Production and Expansion Plans
Looking ahead, Great Divide aims to ramp up production to 500 ounces of gold concentrate per month during FY2026. This initial target is set to expand significantly to an annualised production of 20,000 ounces once primary mining operations commence. The company’s strategy focuses on capital efficiency and sustainability, employing gravity-based processing with recycled water and no chemical additives, underscoring its commitment to environmentally responsible mining practices.
Capital Raising and Financial Support
Supporting these ambitions, GDM successfully completed a $1.335 million capital raising through convertible loan notes, exceeding its initial $1 million target. The strong investor demand, including participation from directors, will fund optimisation and development milestones at Challenger. This injection of capital is critical as the company prepares to scale operations and expand its resource base.
Operational Challenges and Joint Venture Dispute
However, the path forward is not without hurdles. Operations at the Adelong Venture, which includes the Challenger Gold Mine, have been paused due to a dispute among joint venture partners. While discussions continue to resolve the impasse, the delay introduces uncertainty around the timing of continuous production and expansion plans. Investors will be watching closely for updates on the resolution and its impact on project timelines.
Broader Exploration Activities
Beyond Challenger, Great Divide is actively progressing exploration across multiple Queensland projects. Notably, the Coonambula Antimony-Gold Project is advancing under a joint venture with Dart Mining NL, with drilling underway at the Banshee Prospect. Other projects, including Devil’s Mountain, Yellow Jack, and Cape, are in various stages of exploration and planning, highlighting GDM’s diversified portfolio and growth potential.
Sustainability and Community Engagement
The company is also expanding its ESG initiatives, focusing on water recycling and strengthening community partnerships.
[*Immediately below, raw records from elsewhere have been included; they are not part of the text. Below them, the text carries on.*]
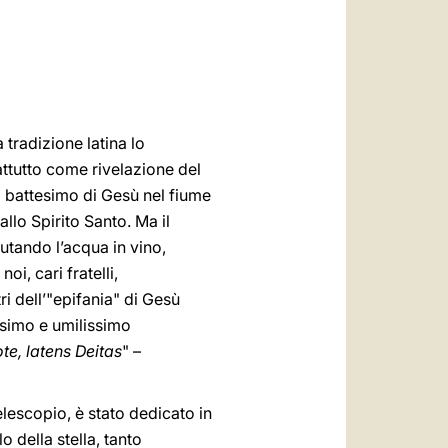
العربيّة
中文
LATINE
 tradizione latina lo
attutto come rivelazione del
el battesimo di Gesù nel fiume
llo Spirito Santo. Ma il
utando l’acqua in vino,
i, cari fratelli,
i dell’"epifania" di Gesù
issimo e umilissimo
te, latens Deitas
" –
elescopio, è stato dedicato in
 della stella, tanto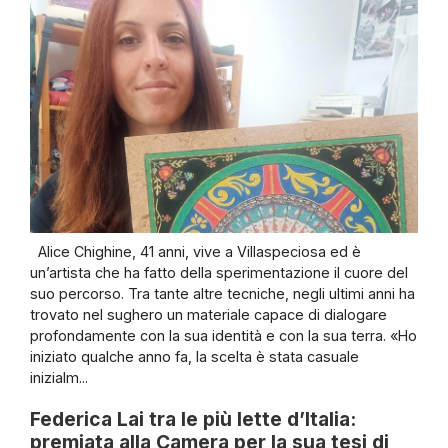
Alice Chighine, 41 anni, vive a Villaspeciosa ed è
un’artista che ha fatto della sperimentazione il cuore del
suo percorso. Tra tante altre tecniche, negli ultimi anni ha
trovato nel sughero un materiale capace di dialogare
profondamente con la sua identità e con la sua terra. «Ho
iniziato qualche anno fa, la scelta è stata casuale
inizialm...
Federica Lai tra le più lette d’Italia:
premiata alla Camera per la sua tesi di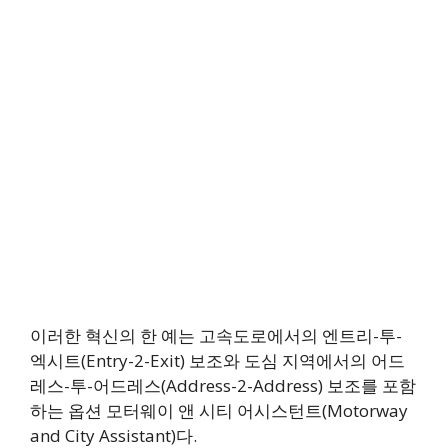
이러한 혁신의 한 예는 고속도로에서의 엔트리-투-
엑시트(Entry-2-Exit) 보조와 도심 지역에서의 어드
레스-투-어드레스(Address-2-Address) 보조를 포함
하는 옵션 모터웨이 앤 시티 어시스턴트(Motorway
and City Assistant)다.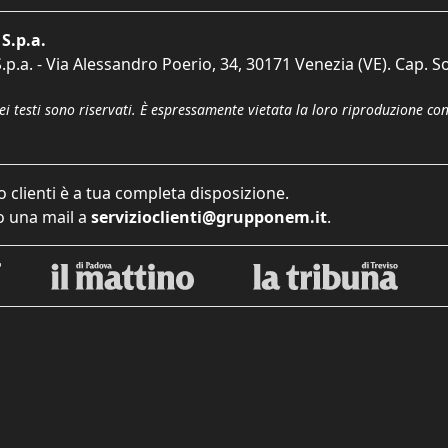
S.p.a.
p.a. - Via Alessandro Poerio, 34, 30171 Venezia (VE). Cap. So
dei testi sono riservati. È espressamente vietata la loro riproduzione co
o clienti è a tua completa disposizione.
 una mail a
servizioclienti@grupponem.it
.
These efforts align with broader industry trends emphasizing sustainable mining and social license to operate, which could enhance GDM’s reputation and stakeholder relations as it scales production.
Bottom Line?
Great Divide’s first gold pour is a major step, but the joint venture dispute and production ramp-up will be critical to watch in the coming months.
Questions in the middle?
- How will the joint venture dispute at Adelong impact production timelines and costs?
- What are the prospects for expanding the resource base beyond current targets?
- How will GDM balance rapid production growth with its sustainability commitments?